Category: Azure Functions

Azure Functions v2 Preview Performance Issues (.NET Core / Standard)

I’ve been spending a little time building out a serverless web application as a small holiday project and as this is just a side project I’d taken the opportunity to try out the new .NET Core based v2 runtime for Azure Functions and the new tooling and support in Visual Studio 2017.

As soon as I had an end to end vertical slice I wanted to run some load tests to ensure it would scale up reliably – the short version is that it didn’t. The .NET Core v2 runtime is still in preview (and you are warned not to use this environment for production workloads due to potential breaking changes) so you would hope that this will get fixed by general release but right now there seem to be some serious shortcomings in the scalability and performance of this environment rendering it fairly unusable.

I used the VSTS load testing system to hit a single URL initially with a high volume of users for a few minutes. In isolation (i.e. if I run it from a browser with no activity) this function runs in less than 100ms and normally around the 70ms mark however as the number of users increases performance quickly takes a serious nosedive with requests taking seconds to return as can be seen below:

After things settled down a little (hitting a system like this from cold with a high concurrency is going to cause some chop while things scale out) average request time began to range in the 3 to 9 seconds and the anecdotal experience (me running it in a browser / PostMan while the test was going on) gave me highly variable performance. Some requests would take just a few hundred milliseconds while others would take over 20 seconds.

Worryingly no matter how long the test was run this never improved.

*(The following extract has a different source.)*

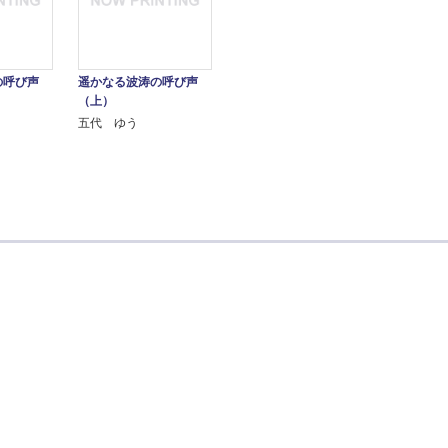
の呼び声
遥かなる波涛の呼び声
（上）
五代 ゆう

I began by looking at my code assuming I’d made a silly mistake but I couldn’t see anything and so boiled things down to a really simple test case, essentially the one that is created for you by the Visual Studio template:

[FunctionName("GetString")]
public static IActionResult Run([HttpTrigger(AuthorizationLevel.Anonymous, "get", Route = null)]HttpRequest req, TraceWriter log)
{
    log.Info("C# HTTP trigger function processed a request.");

    var result = new OkObjectResult("hello world");

    return (IActionResult)result;
}

I expected this to scale and perform much better as it’s as simple as it gets: return a hard coded string. However to my surprise this exhibited very similar issues:

The response time, to return a string!, hovered around the 7 second mark and the system never really scaled sufficiently to deal with a small percentage of failures due to the volume.

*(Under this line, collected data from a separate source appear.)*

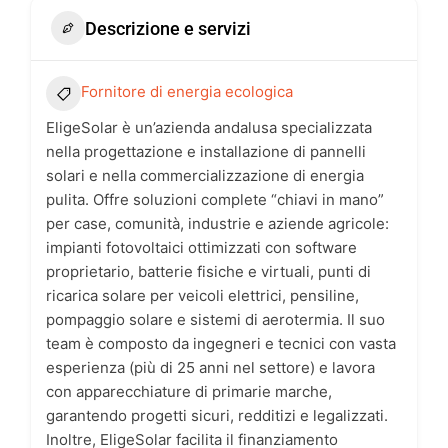
Descrizione e servizi
Fornitore di energia ecologica
EligeSolar è un’azienda andalusa specializzata
nella progettazione e installazione di pannelli
solari e nella commercializzazione di energia
pulita. Offre soluzioni complete “chiavi in mano”
per case, comunità, industrie e aziende agricole:
impianti fotovoltaici ottimizzati con software
proprietario, batterie fisiche e virtuali, punti di
ricarica solare per veicoli elettrici, pensiline,
pompaggio solare e sistemi di aerotermia. Il suo
team è composto da ingegneri e tecnici con vasta
esperienza (più di 25 anni nel settore) e lavora
con apparecchiature di primarie marche,
garantendo progetti sicuri, redditizi e legalizzati.
Inoltre, EligeSolar facilita il finanziamento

Having run a fair few tests and racking up a lot of billable virtual user minutes on my credit card I tweaked the test slightly at this point moving to a 5 minute test length with step up concurrent user growth. Running this on the same simple test gave me, again, poor results with average response times of between 1.5 and 2 seconds for 100 concurrent users and a function that is as close to doing nothing as it gets (the response time is hidden by the page time in the performance chart below, it tracks almost exactly). The step up of users to a fairly low volume eliminates the errors, as you’d expect.

What these graphs don’t show are variance around this average response time which still ranged from a few hundred milliseconds up to around 15 seconds.

At this point I was beginning to suspect the Functions 2.0 preview runtime might be the issue and so created myself a standard Functions 1.0 runtime and deployed this simple function as a CSX script:

using System.Net;

public static async Task<HttpResponseMessage> Run(HttpRequestMessage req, TraceWriter log)
{
    var response = req.CreateResponse();
    response.StatusCode = HttpStatusCode.OK;
    response.Content = new StringContent("hello world", System.Text.Encoding.UTF8, "text/plain");

    return response;
}

Running the same ramp up test as above shows that this function behaves much more as you’d expect with average response times in the 300ms to 400ms range when running at 100 concurrent users:

Intrigued I did run a short 5 minute 400 concurrent user test with no ramp up and again the csx based function behaved much more in line with what I think are reasonable expectations with it taking a short time to scale up to deal with the sudden demand but doing so without generating errors and eventually settling down to a response time similar to the test above:

Finally I deployed a .NET 4.6 based function into a new 1.0 runtime Function app. I made a slight mistake when setting up this test and ramped it up to 200 users rather than 100 but it scales much more as you’d expect and holds a fairly steady response time of around 150ms. Interestingly this gives longer response times than .NET Core for single requests run in isolation around 170ms for .NET 4.6 vs. 70ms for .NET Core.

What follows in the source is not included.